(BRUSSELS) – The EU Digital Markets Act (DMA) entered into force on 1 November, with the new Regulation putting an end to unfair practices by companies that act as gatekeepers in the online platform economy.
The DMA defines when a large online platform qualifies as a “gatekeeper”. These are digital platforms that provide an important gateway between business users and consumers whose position can grant them the power to act as a private rule maker, and thus creating a bottleneck in the digital economy. To address these issues, the DMA will define a series of obligations they will need to respect, including prohibiting gatekeepers from engaging in certain behaviours.
Companies operating one or more of the so-called “core platform services” listed in the DMA qualify as a gatekeeper if they meet the requirements described below.

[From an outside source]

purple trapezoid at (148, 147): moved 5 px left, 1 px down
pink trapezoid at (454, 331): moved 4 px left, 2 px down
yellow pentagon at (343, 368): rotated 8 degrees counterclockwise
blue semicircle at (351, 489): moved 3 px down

These services are: online intermediation services such as app stores, online search engines, social networking services, certain messaging services, video sharing platform services, virtual assistants, web browsers, cloud computing services, operating systems, online marketplaces, and advertising services.
There are three main criteria that bring a company in the scope of the DMA:
- A size that impacts the internal market: when the company achieves a certain annual turnover in the European Economic Area (EEA) and it provides a core platform service in at least three EU Member States;
- The control of an important gateway for business users towards final consumers: when the company provides a core platform service to more than 45 million monthly active end users established or located in the EU and to more than 10,000 yearly active business users established in the EU;
- An entrenched and durable position: in the case the company met second criterion during the last three years.
More information on the procedure of designating gatekeepers is available in the DMA background guide.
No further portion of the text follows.